The African Union Development Agency–NEPAD (AUDA-NEPAD) leadership feels that the continent is at an extraordinary demographic position to achieve its transformational desire with 60% of the population under the age of 25, entering the labour market each year.
“This demographic dividend is a major opportunity for growth, but it heightens the urgency for effective policies, strong institutions, and leadership that can unlock our economic potential,” AUDA-NEPAD Chief Executive, Nardos Bekele-Thomas told a gathering in Johannesburg, South Africa during the launch of an Executive Management Programme on Public Sector Innovation and Transformation for Sustainable Development.
The launch, which saw the AUDA-NEPAD pen a deal with the Wits School of Governance, paved the way for a week-long intensive initiative—bringing together some of Africa’s most senior public servants, diplomats, and policymakers. The programme is aimed at accelerating institutional transformation with major ingredients to deliver on Agenda 2063, the continent’s blueprint and master plan for transforming Africa into the global powerhouse of the future.
Data shows that more than 10 million young Africans below the age of 25 enter the labour market annually.

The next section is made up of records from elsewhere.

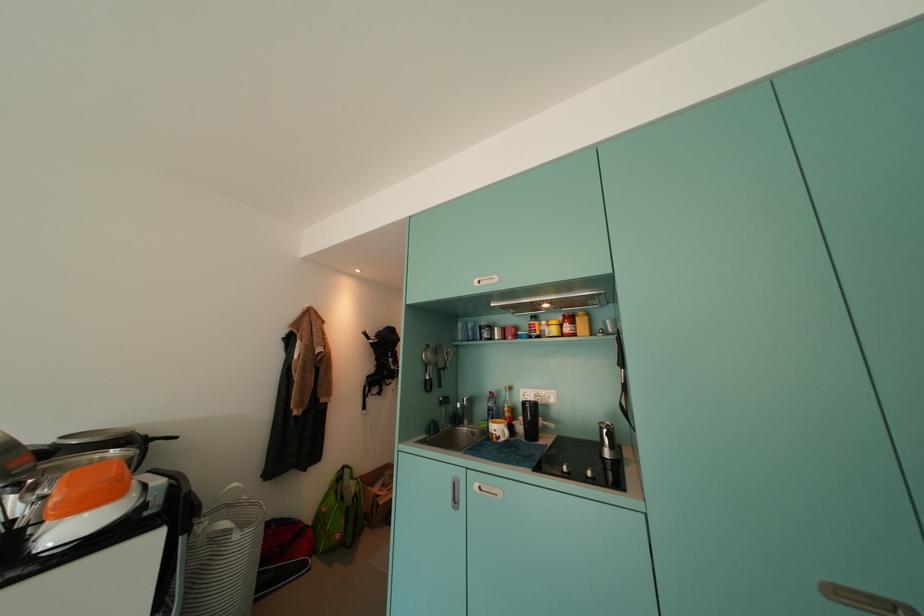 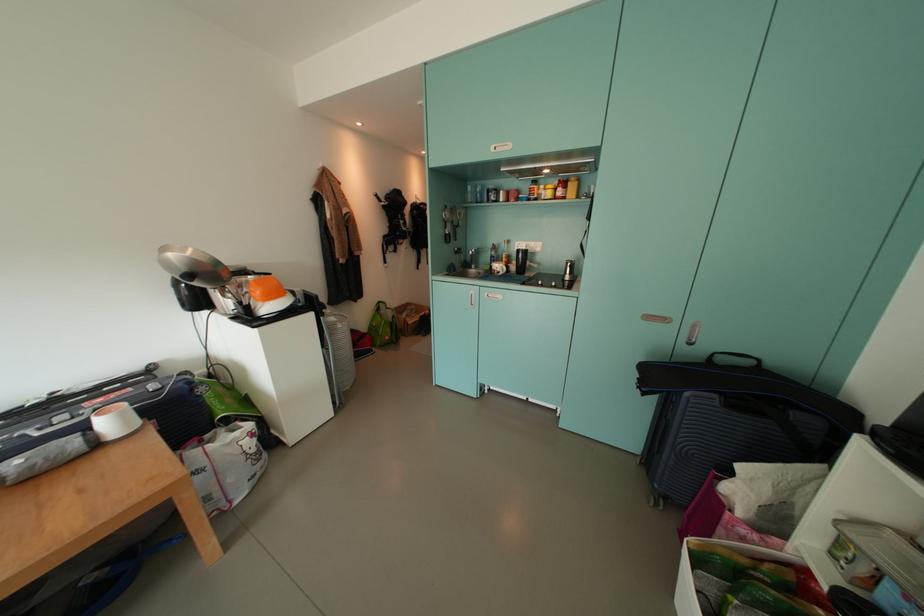 Locate, in the second image, the point that corresponds to the point at 575,331 in the first image.

(566, 195) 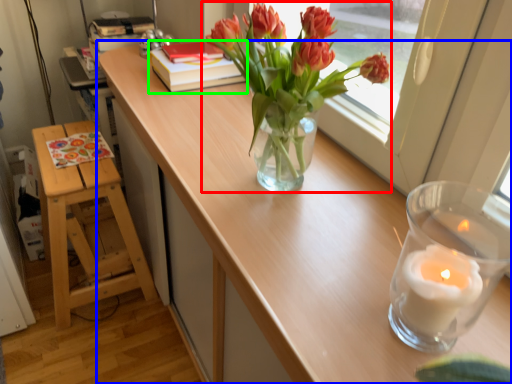 Question: Which object is the closest to the houseplant (highlighted by a red box)? Choose among these: table (highlighted by a blue box) or book (highlighted by a green box).

Choices:
 (A) table
 (B) book

Answer: (A) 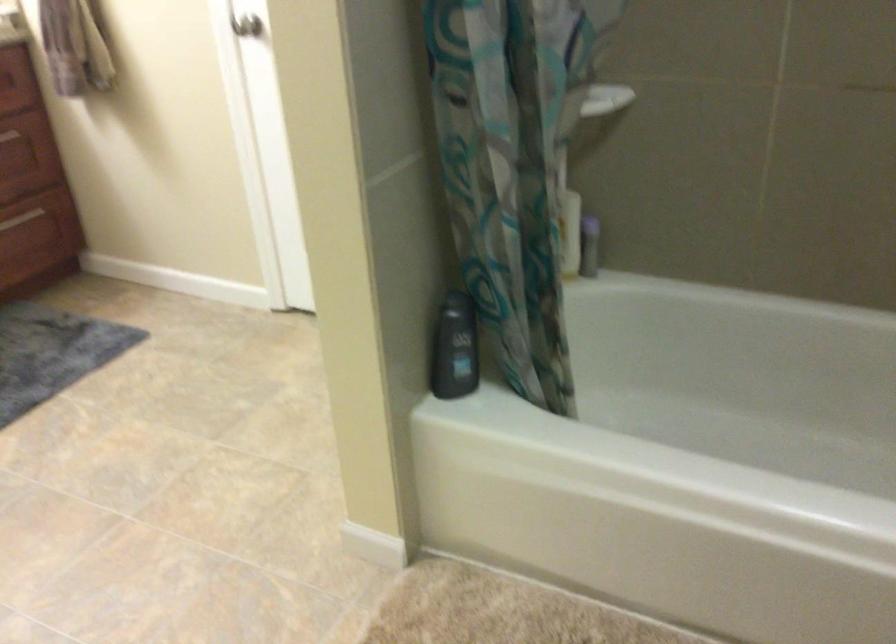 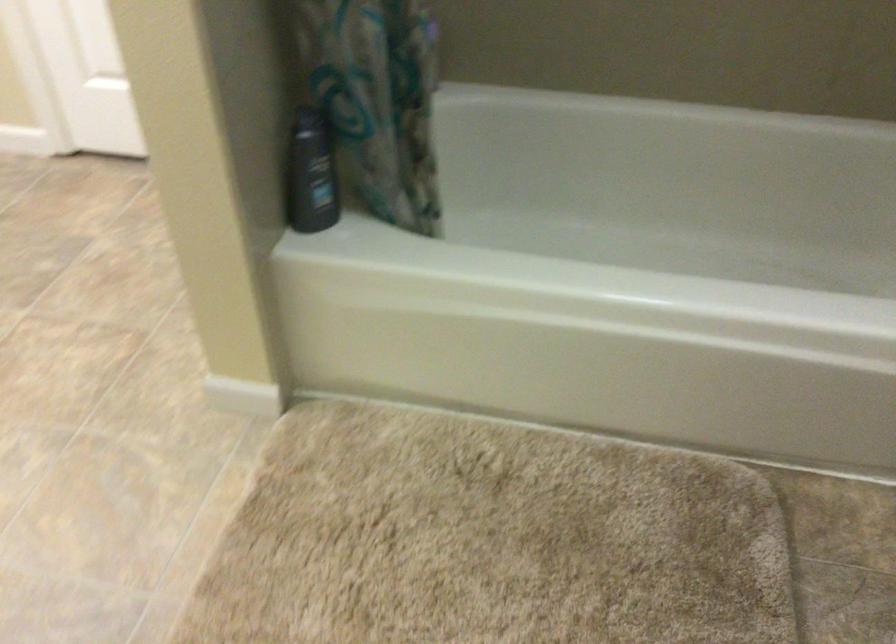 The point at (451,348) is marked in the first image. Where is the corresponding point in the second image?

(311, 174) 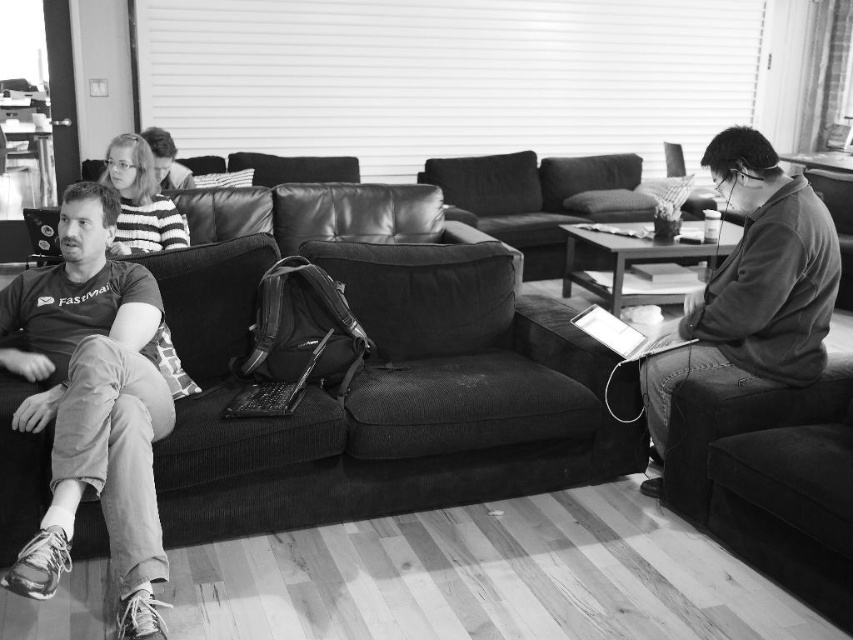 You are a photographer standing in the room and want to take a picture of both the soft fabric couch at center and the matte black laptop at left. Which object should you focus on first to ensure both are in sharp focus?

You should focus on the soft fabric couch at center first because it is closer to the viewer than the matte black laptop at left, so adjusting focus from near to far will help both objects be in focus.

You are standing in the living room and want to pick up an object. There are two points marked in the scene, point A at coordinates point(x=740, y=376) and point B at coordinates point(x=125, y=195). Which point is closer to you?

Point A at coordinates point(x=740, y=376) is closer to you than point B at coordinates point(x=125, y=195). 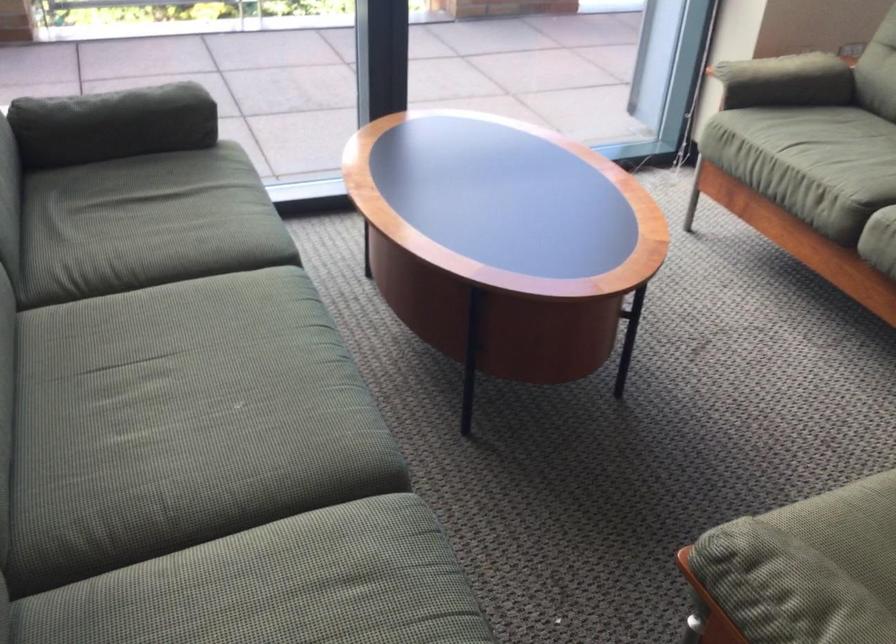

It is projected the continent will contribute a share of nearly one quarter of the world’s working-age population by 2050.
“From rapid technological change and shifting geopolitics to climate pressures and evolving global economic systems, governments must rethink how institutions operate and how policies are designed and implemented,” she told participants, emphasizing that for Africa, these shifts bring challenges that must be confronted by the right human capacity and opportunities that can be utilised to realise this dream.
In a continent where the ambition for transformation has long outpaced the capacity to deliver it, Bekele-Thomas believes that the new programme—whose singular aim is to close that gap—is more than just a ceremonial beginning, but a decisive investment in the continent’s most critical and often under-resourced asset: capable, forward-looking public institutions.
Bekele-Thomas noted that the programme, which sits within AUDA-NEPAD’s broader Energize Africa initiative, comes at a moment of heightened difficulties for African governments.
“Rapid technological change, shifting geopolitical alignments, the accelerating consequences of climate change, and a reconfiguring global economy are placing unprecedented demands on public institutions,” she said, noting that the launch, was direct about what this moment requires.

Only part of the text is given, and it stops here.